Records for the task:
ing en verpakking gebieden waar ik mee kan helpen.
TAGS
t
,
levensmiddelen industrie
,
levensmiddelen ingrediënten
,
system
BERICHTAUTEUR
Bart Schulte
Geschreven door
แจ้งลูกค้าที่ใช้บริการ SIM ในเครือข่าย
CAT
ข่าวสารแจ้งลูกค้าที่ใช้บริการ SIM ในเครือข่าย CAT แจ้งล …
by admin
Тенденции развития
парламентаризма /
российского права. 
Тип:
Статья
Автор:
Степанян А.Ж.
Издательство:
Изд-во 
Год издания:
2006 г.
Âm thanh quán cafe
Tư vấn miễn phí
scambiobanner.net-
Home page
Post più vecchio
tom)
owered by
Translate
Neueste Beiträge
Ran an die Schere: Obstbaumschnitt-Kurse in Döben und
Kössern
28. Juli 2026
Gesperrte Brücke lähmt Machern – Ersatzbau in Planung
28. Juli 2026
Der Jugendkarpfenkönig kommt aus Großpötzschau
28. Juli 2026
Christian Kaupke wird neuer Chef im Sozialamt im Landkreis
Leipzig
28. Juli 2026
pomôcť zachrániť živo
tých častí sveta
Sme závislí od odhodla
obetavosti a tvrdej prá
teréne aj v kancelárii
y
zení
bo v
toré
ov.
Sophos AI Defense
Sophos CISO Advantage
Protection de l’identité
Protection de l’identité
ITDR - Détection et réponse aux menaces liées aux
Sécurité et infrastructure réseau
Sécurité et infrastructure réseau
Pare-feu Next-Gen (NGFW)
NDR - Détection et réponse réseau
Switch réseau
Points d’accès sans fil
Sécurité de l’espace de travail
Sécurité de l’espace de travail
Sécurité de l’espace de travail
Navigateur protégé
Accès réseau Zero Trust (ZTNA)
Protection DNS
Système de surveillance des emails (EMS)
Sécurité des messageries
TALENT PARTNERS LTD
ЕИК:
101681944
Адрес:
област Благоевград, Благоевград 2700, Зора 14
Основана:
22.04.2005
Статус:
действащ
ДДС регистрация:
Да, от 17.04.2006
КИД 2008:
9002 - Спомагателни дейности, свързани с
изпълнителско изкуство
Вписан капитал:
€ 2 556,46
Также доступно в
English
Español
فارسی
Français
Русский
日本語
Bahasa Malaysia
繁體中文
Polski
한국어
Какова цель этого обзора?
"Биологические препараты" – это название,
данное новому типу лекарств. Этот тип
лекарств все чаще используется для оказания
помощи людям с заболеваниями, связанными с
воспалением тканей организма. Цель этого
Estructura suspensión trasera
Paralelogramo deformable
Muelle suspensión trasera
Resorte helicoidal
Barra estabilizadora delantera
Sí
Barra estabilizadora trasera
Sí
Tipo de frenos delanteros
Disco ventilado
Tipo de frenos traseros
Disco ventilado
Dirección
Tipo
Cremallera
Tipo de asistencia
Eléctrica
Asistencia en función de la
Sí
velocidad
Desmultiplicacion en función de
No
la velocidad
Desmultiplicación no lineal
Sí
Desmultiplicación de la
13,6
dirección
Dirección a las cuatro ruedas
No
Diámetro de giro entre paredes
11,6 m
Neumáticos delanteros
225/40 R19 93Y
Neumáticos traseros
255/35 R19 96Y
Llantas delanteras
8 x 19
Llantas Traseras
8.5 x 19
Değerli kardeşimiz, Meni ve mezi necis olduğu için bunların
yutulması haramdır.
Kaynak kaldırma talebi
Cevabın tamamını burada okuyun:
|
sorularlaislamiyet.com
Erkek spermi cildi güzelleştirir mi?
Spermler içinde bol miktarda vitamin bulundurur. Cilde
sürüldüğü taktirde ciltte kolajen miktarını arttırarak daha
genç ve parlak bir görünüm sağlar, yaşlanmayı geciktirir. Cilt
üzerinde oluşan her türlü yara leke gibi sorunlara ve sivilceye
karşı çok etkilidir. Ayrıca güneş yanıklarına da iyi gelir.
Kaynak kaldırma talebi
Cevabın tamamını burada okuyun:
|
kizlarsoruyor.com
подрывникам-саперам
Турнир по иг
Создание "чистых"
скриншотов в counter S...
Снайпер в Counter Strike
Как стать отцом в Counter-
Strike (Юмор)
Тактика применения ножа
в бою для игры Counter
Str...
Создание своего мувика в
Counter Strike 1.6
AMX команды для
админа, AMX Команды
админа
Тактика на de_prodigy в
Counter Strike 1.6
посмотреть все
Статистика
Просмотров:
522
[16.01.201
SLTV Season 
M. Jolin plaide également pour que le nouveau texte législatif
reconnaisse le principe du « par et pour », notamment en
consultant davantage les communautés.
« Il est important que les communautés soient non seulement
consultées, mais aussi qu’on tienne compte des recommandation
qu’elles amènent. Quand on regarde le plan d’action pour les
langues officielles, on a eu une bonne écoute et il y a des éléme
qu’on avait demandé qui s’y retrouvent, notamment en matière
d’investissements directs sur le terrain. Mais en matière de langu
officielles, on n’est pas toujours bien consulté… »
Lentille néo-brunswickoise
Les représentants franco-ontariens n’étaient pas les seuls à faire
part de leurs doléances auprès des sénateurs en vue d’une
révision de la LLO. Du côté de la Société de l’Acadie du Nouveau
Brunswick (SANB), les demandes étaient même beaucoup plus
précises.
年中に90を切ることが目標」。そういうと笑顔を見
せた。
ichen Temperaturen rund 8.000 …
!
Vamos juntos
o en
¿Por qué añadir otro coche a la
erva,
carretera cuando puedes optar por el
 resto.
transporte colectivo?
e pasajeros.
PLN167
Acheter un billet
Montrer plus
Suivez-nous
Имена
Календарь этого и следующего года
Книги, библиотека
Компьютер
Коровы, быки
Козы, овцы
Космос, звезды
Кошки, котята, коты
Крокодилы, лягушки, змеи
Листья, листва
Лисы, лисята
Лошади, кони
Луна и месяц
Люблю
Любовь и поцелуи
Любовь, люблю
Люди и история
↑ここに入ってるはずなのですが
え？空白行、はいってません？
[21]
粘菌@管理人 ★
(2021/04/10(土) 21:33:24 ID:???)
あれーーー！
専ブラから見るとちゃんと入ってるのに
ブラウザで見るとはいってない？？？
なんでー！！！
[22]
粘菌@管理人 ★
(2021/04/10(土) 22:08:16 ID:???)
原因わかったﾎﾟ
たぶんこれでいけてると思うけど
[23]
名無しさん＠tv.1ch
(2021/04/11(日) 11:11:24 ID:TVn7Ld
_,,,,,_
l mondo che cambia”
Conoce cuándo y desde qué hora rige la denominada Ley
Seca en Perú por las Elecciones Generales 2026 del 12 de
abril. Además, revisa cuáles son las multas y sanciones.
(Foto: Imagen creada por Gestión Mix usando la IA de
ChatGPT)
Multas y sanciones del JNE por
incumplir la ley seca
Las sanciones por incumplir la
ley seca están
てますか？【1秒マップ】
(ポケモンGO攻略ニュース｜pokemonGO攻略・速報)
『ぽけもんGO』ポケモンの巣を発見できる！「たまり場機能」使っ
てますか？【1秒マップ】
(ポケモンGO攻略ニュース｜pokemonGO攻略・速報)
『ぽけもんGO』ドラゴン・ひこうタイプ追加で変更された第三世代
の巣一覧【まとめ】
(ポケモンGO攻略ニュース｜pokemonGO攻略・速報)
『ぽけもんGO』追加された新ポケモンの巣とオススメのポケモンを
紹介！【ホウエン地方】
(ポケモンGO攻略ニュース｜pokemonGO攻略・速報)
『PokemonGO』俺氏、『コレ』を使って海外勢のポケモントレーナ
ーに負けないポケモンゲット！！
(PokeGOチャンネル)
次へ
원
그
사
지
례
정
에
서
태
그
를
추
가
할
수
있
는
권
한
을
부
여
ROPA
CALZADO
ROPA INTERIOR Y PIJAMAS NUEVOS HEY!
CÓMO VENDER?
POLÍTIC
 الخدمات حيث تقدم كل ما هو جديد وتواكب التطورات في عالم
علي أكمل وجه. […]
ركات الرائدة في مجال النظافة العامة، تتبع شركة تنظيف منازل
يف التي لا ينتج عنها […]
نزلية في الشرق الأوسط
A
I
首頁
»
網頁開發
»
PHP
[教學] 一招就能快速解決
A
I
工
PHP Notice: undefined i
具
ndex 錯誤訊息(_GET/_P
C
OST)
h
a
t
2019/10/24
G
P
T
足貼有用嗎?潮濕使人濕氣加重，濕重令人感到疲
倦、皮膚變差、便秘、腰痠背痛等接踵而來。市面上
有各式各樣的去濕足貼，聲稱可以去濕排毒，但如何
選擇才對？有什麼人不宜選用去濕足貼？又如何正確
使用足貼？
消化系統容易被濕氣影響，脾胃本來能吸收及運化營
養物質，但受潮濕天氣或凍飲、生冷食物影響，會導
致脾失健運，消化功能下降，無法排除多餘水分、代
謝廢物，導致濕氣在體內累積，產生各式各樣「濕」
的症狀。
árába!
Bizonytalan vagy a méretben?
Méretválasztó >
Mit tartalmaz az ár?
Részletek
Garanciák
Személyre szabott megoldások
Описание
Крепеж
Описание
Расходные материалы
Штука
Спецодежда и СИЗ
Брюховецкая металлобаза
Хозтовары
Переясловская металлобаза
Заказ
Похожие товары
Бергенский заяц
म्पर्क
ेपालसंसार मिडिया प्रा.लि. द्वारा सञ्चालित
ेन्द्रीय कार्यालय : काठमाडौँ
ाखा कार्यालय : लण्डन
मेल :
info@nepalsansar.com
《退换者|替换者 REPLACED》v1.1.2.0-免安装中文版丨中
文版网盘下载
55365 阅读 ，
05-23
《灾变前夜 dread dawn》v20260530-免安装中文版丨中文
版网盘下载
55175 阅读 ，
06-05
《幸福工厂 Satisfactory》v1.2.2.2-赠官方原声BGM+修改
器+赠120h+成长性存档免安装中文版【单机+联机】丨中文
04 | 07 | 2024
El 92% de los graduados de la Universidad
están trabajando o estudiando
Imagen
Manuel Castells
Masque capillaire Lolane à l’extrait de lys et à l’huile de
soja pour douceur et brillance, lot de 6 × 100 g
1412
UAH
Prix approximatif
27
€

Work request: Beginning with the line that has "посмотреть все" and ending with the line that has "qu’elles amènent. Quand", set down the lines above exactly and include no others.

Response area:
посмотреть все
Статистика
Просмотров:
522
[16.01.201
SLTV Season 
M. Jolin plaide également pour que le nouveau texte législatif
reconnaisse le principe du « par et pour », notamment en
consultant davantage les communautés.
« Il est important que les communautés soient non seulement
consultées, mais aussi qu’on tienne compte des recommandation
qu’elles amènent. Quand on regarde le plan d’action pour les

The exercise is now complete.